WHAT THE TASK REQUIRES
Each line from the one with "This screenshot has" through the last line below must be written out exactly. Do not copy pictures.

ENTRIES SUPPLIED
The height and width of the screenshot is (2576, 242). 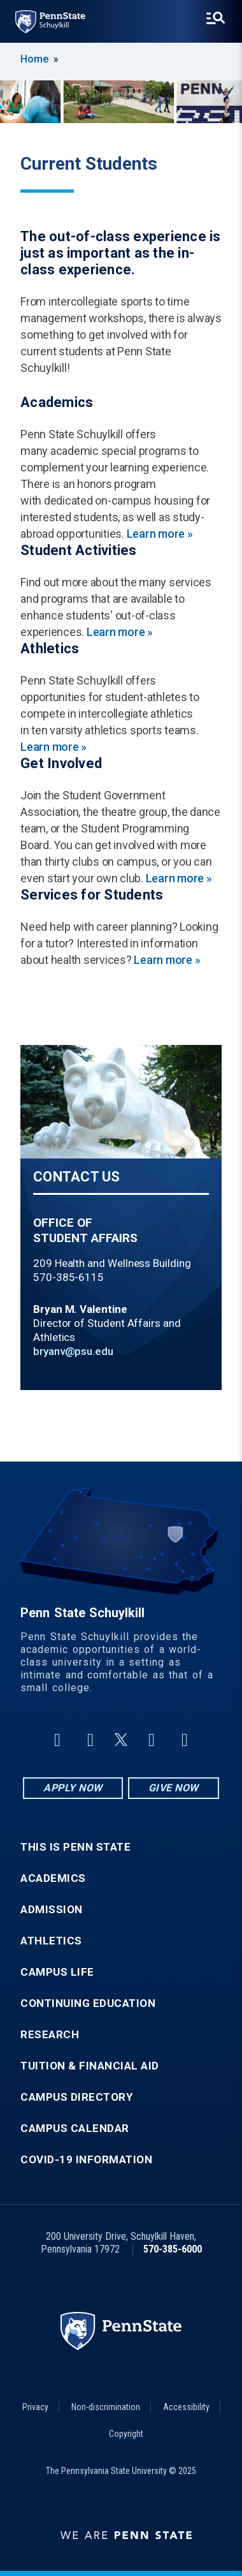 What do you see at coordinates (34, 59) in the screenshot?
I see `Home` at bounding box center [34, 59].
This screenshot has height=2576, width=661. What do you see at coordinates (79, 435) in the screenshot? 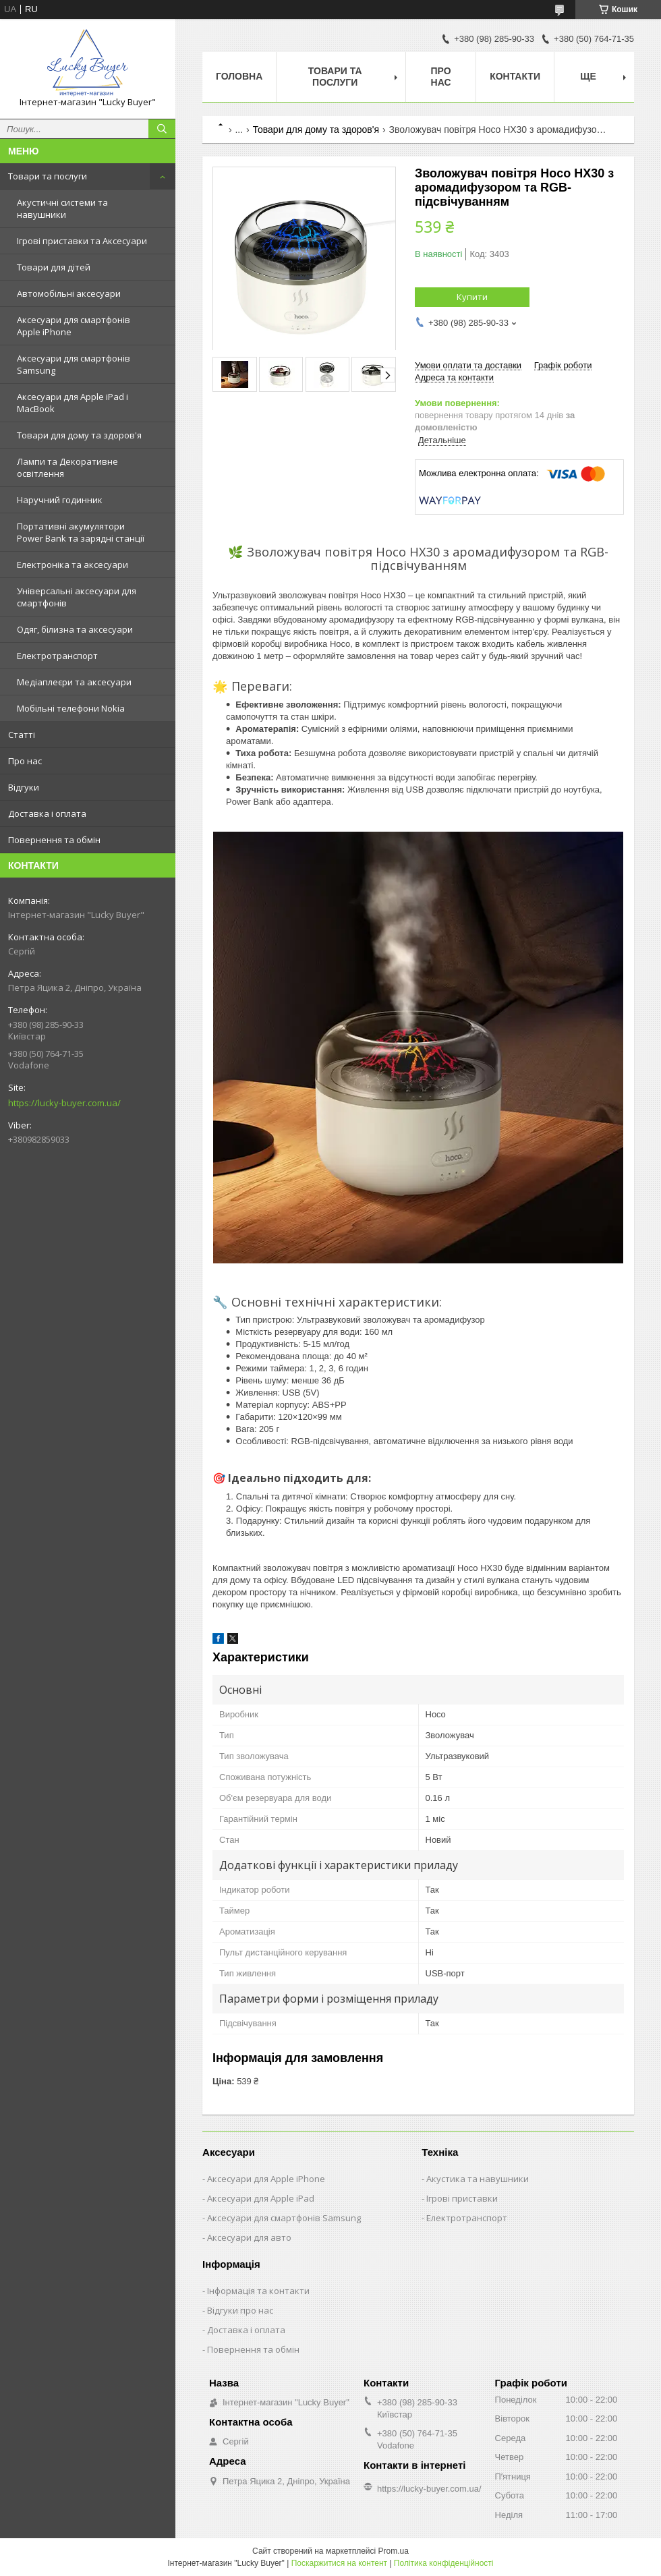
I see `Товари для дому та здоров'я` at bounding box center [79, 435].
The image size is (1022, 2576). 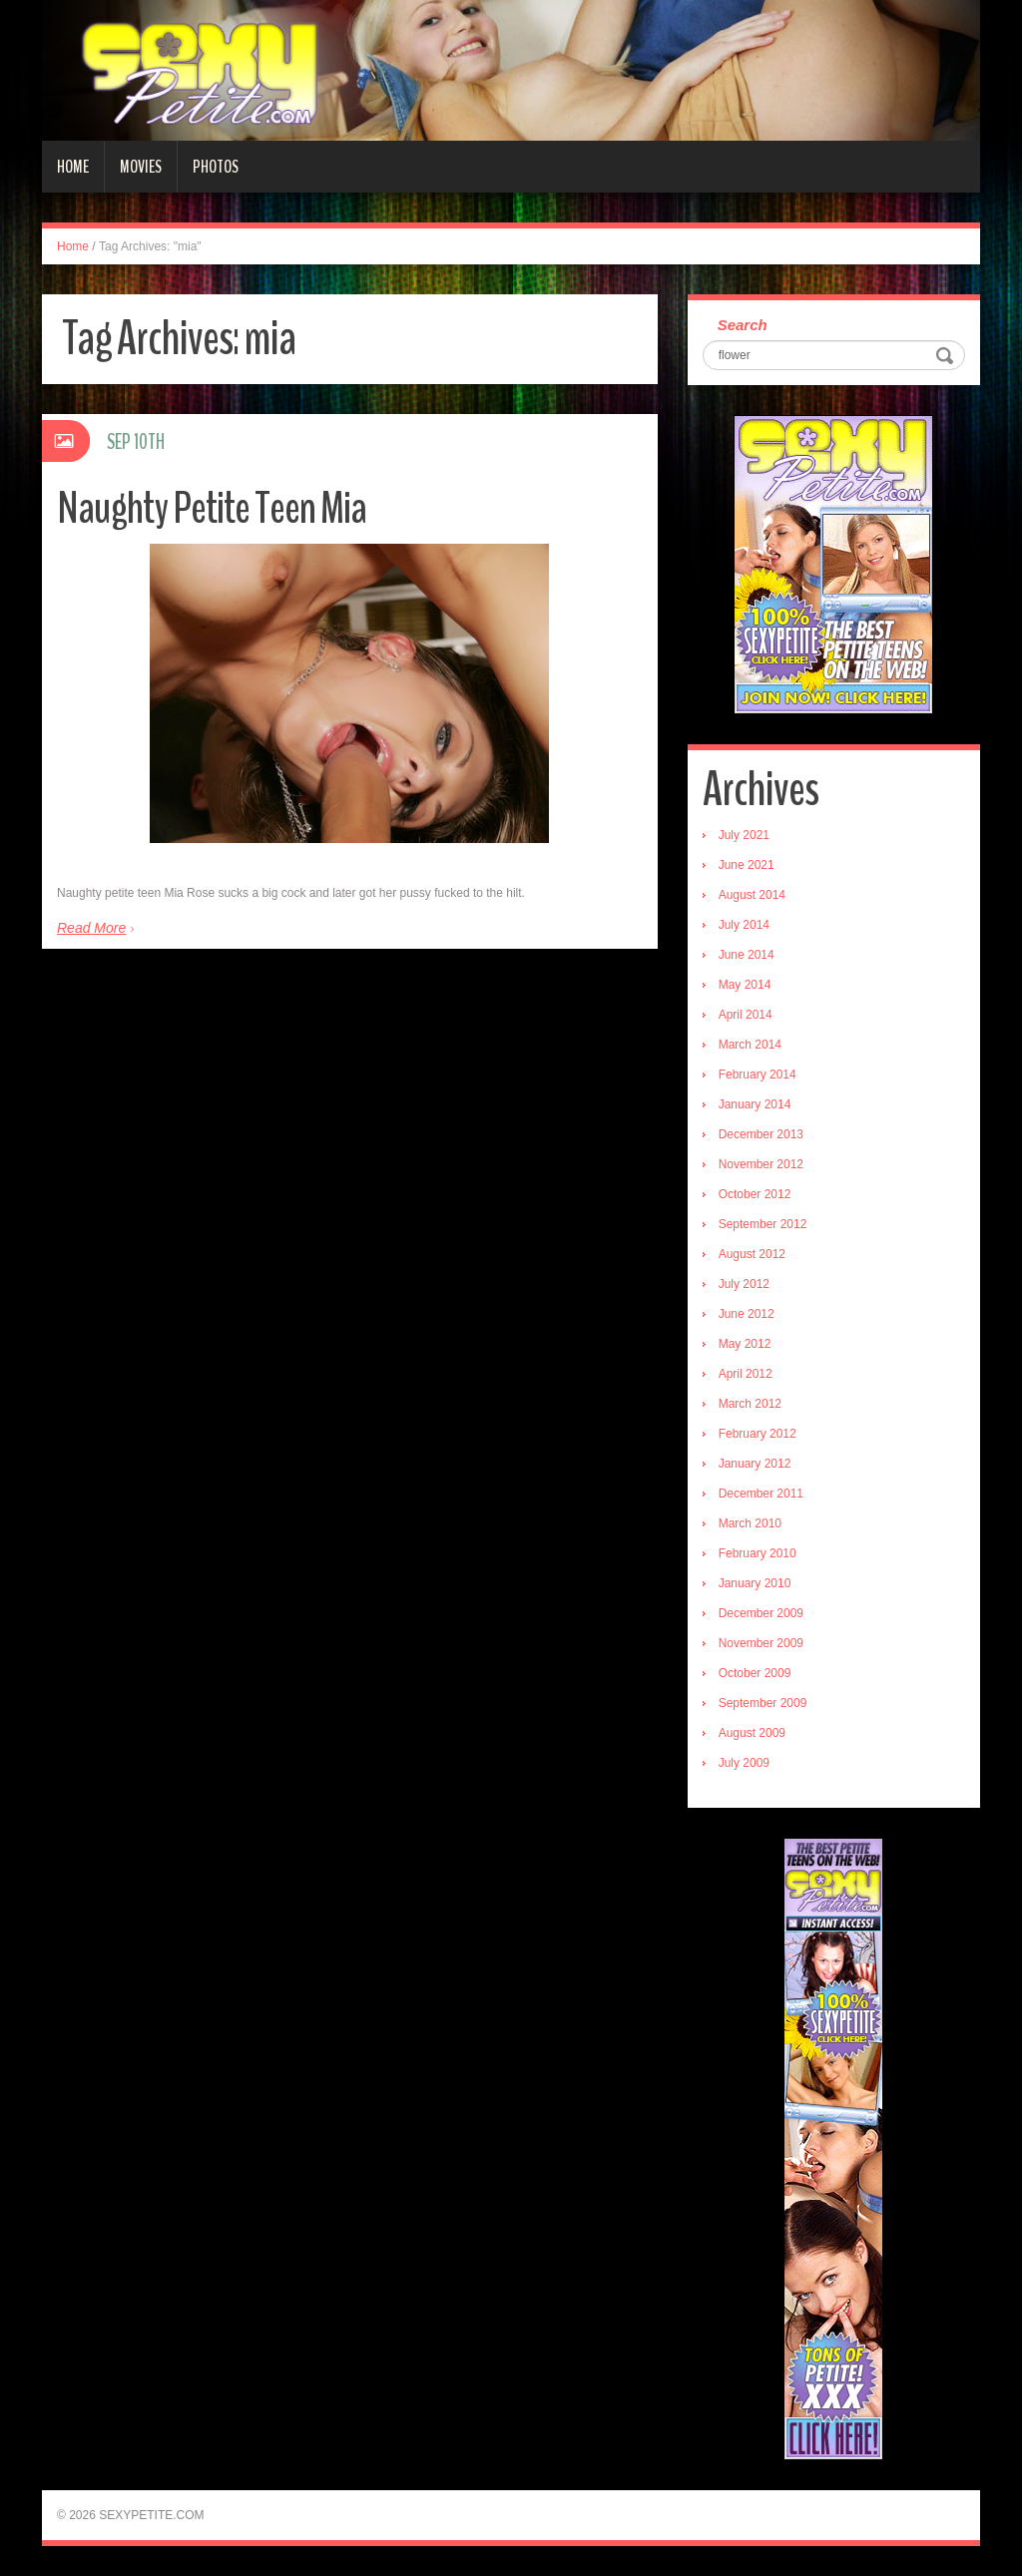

YOUR RESPONSE
This screenshot has height=2576, width=661. What do you see at coordinates (79, 435) in the screenshot? 
I see `Товари для дому та здоров'я` at bounding box center [79, 435].
The image size is (1022, 2576). 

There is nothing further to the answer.